To make a long story just a little shorter than it could be, they hired me. The bris went beautifully. And all is good. I am always grateful for the trust parents put in my mohel-skills, and I thank God that this is the run-of-the-mill experience we share together.

When I called around a week after the bris to see how baby is, she told me that a friend of hers just used a certain mohel - who caters to a large segment of the Israeli population in Hollywood, Aventura, etc - and the child had bleeding problems and needed to go the hospital, where he was placed on antibiotics for an infection, and kept there for 3 days.

The woman I serviced was shocked and dismayed, and I am horrified as well. Because, except in the rare case of previously undetected hemophilia, THIS SHOULD NEVER HAPPEN.

My "client" told me her friends ridiculed her for hiring me (they don't know me), and for not going with the go-to guy. The difference, she told me, is that she researched this, made many phone calls, interviewed mohels, and determined, through what she found, who was best for her family and situation. And was so pleased with our encounters that she said, "When we have our next son, I'm calling you first!"

This particular mohel in question has a track record of sending kids to the hospital. I have spoken to several doctors who have treated his patients. He might be a nice man when dealing with people. But he badmouths every mohel in South Florida, tells parents he is the only one who gives a "kosher brit," while he doesn't wear gloves or use safety techniques to protect the baby from harm. All of which, of course, is disgraceful behavior.

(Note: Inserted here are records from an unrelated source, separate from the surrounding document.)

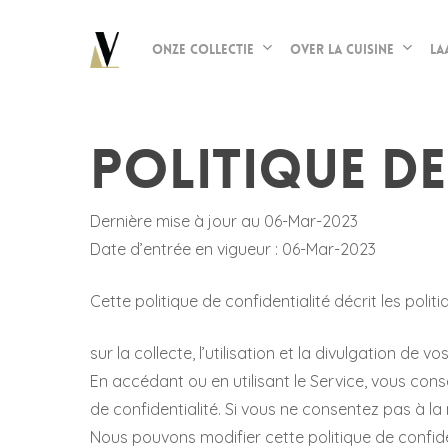
Skip
to
Onze collectie
Over La Cuisine
La
main
content
Politique de
Dernière mise à jour au 06-Mar-2023
Date d’entrée en vigueur : 06-Mar-2023
Cette politique de confidentialité décrit les poli
sur la collecte, l’utilisation et la divulgation de 
En accédant ou en utilisant le Service, vous conse
de confidentialité. Si vous ne consentez pas à la
Nous pouvons modifier cette politique de confiden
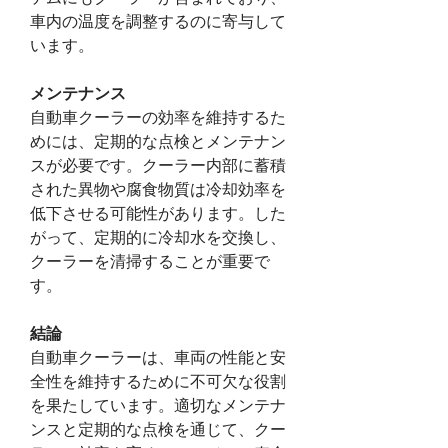
車内の温度を調整するのに寄与して
います。
メンテナンス
自動車クーラーの効率を維持するた
めには、定期的な点検とメンテナン
スが必要です。クーラー内部に蓄積
された異物や腐食物質は冷却効率を
低下させる可能性があります。した
がって、定期的に冷却水を交換し、
クーラーを清掃することが重要で
す。
結論
自動車クーラーは、車両の性能と安
全性を維持するために不可欠な役割
を果たしています。適切なメンテナ
ンスと定期的な点検を通じて、クー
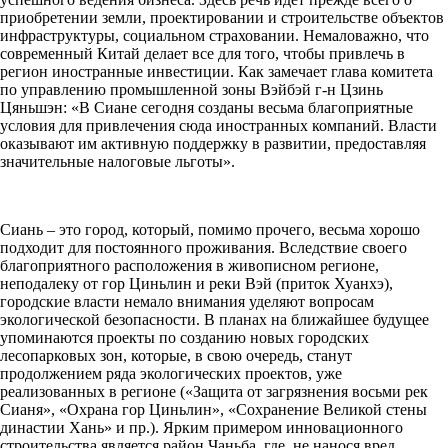
приобретении земли, проектировании и строительстве объектов
инфраструктуры, социальном страховании. Немаловажно, что
современный Китай делает все для того, чтобы привлечь в
регион иностранные инвестиции. Как замечает глава комитета
по управлению промышленной зоны Вэйбэй г-н Цзинь
Цяньшэн: «В Сиане сегодня созданы весьма благоприятные
условия для привлечения сюда иностранных компаний. Власти
оказывают им активную поддержку в развитии, предоставляя
значительные налоговые льготы».
Сиань – это город, который, помимо прочего, весьма хорошо
подходит для постоянного проживания. Вследствие своего
благоприятного расположения в живописном регионе,
неподалеку от гор Циньлин и реки Вэй (приток Хуанхэ),
городские власти немало внимания уделяют вопросам
экологической безопасности. В планах на ближайшее будущее
упоминаются проекты по созданию новых городских
лесопарковых зон, которые, в свою очередь, станут
продолжением ряда экологических проектов, уже
реализованных в регионе («Защита от загрязнения восьми рек
Сианя», «Охрана гор Циньлин», «Сохранение Великой стены
династии Хань» и пр.). Ярким примером инновационного
строительства является район Чаньба, где, не нанося вред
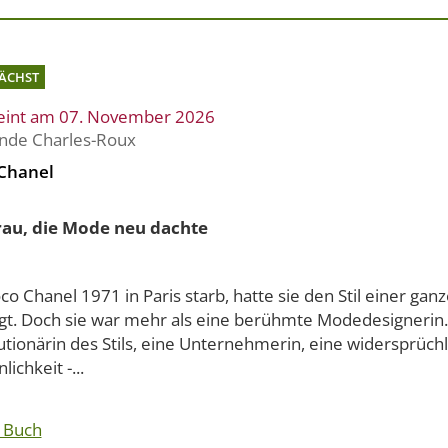
ÄCHST
eint am 07. November 2026
de Charles-Roux
Chanel
rau, die Mode neu dachte
co Chanel 1971 in Paris starb, hatte sie den Stil einer ga
gt. Doch sie war mehr als eine berühmte Modedesignerin.
tionärin des Stils, eine Unternehmerin, eine widersprüch
lichkeit -...
 Buch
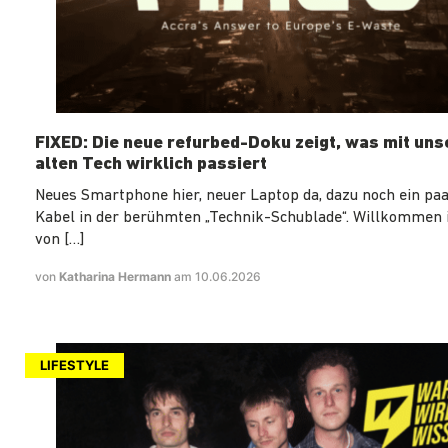
FIXED: Die neue refurbed-Doku zeigt, was mit un
alten Tech wirklich passiert
Neues Smartphone hier, neuer Laptop da, dazu noch ein paa
Kabel in der berühmten „Technik-Schublade“. Willkommen 
von […]
von
Katharina Hermann
am 10.06.2026
LIFESTYLE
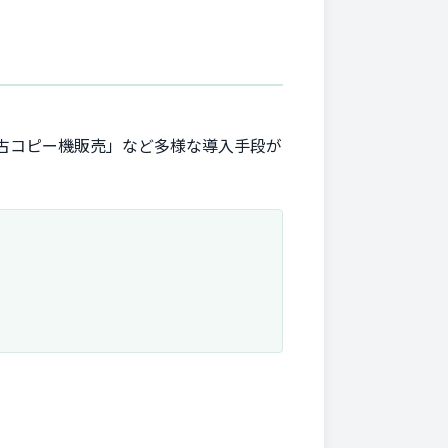
古コピー機販売」など多様な導入手段が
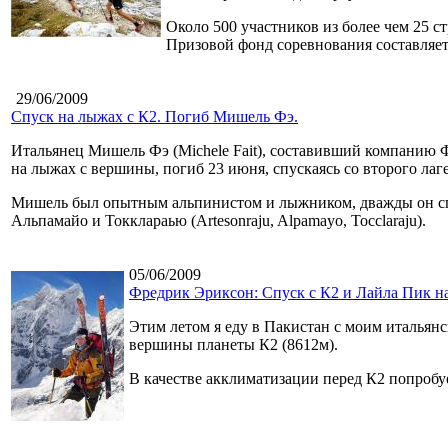
Около 500 участников из более чем 25
Призовой фонд соревнования составляет 
29/06/2009
Спуск на лыжах с К2. Погиб Мишель Фэ.
Итальянец Мишель Фэ (Michele Fait), составивший компанию Ф
на лыжах с вершины, погиб 23 июня, спускаясь со второго ла
Мишель был опытным альпинистом и лыжником, дважды он спу
Альпамайо и Токклараью (Artesonraju, Alpamayo, Tocclaraju).
05/06/2009
Фредрик Эриксон: Спуск с К2 и Лайла Пик н
Этим летом я еду в Пакистан с моим итальянс
вершины планеты К2 (8612м).
В качестве акклиматизации перед К2 попробуем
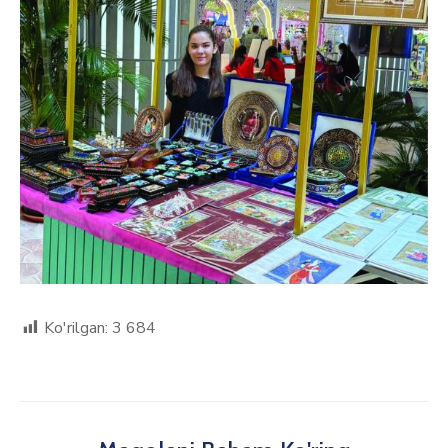
Ko'rilgan:
3 684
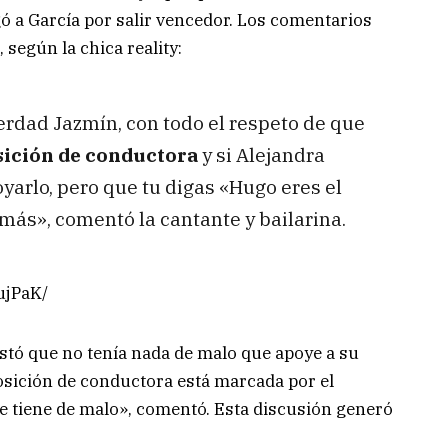
ó a García por salir vencedor. Los comentarios
según la chica reality:
rdad Jazmín, con todo el respeto de que
sición de conductora
y si Alejandra
yarlo, pero que tu digas «Hugo eres el
más», comentó la cantante y bailarina.
ujPaK/
estó que no tenía nada de malo que apoye a su
posición de conductora está marcada por el
ue tiene de malo», comentó. Esta discusión generó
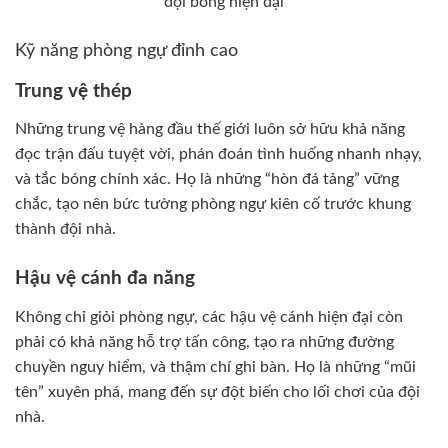
đội bóng hiện đại
Kỹ năng phòng ngự đỉnh cao
Trung vệ thép
Những trung vệ hàng đầu thế giới luôn sở hữu khả năng
đọc trận đấu tuyệt vời, phán đoán tình huống nhanh nhạy,
và tắc bóng chính xác. Họ là những “hòn đá tảng” vững
chắc, tạo nên bức tường phòng ngự kiên cố trước khung
thành đội nhà.
Hậu vệ cánh đa năng
Không chỉ giỏi phòng ngự, các hậu vệ cánh hiện đại còn
phải có khả năng hỗ trợ tấn công, tạo ra những đường
chuyền nguy hiểm, và thậm chí ghi bàn. Họ là những “mũi
tên” xuyên phá, mang đến sự đột biến cho lối chơi của đội
nhà.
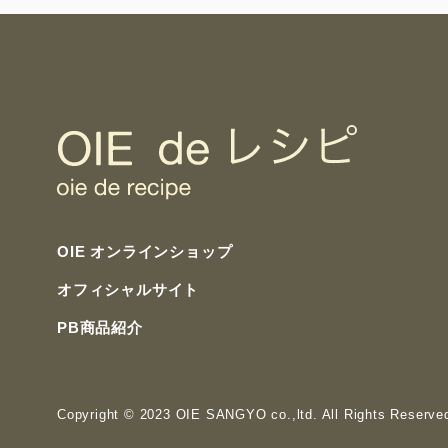
OIE オンラインショップ
オフィシャルサイト
PB商品紹介
Copyright
© 2023 OIE SANGYO co.,ltd. All Rights Reserve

so here it comes; YOUR RESPONSIBILITY AS A PARENT

Do your Research
Know What Questions to Ask
Know What Answers You are Looking For
And remember, we are dealing with YOUR BABY and NOT the MOHEL'S EGO

If your mohel has an excellent track record, and babies never go to the hospital because of his work, Baruch Hashem, great.You still owe it to him to do your research.

I thank God EVERY DAY that no baby that I have circumcised has ever needed medical intervention as a direct result of the bris I have done. I bless every mohel and parent to have a similar track record.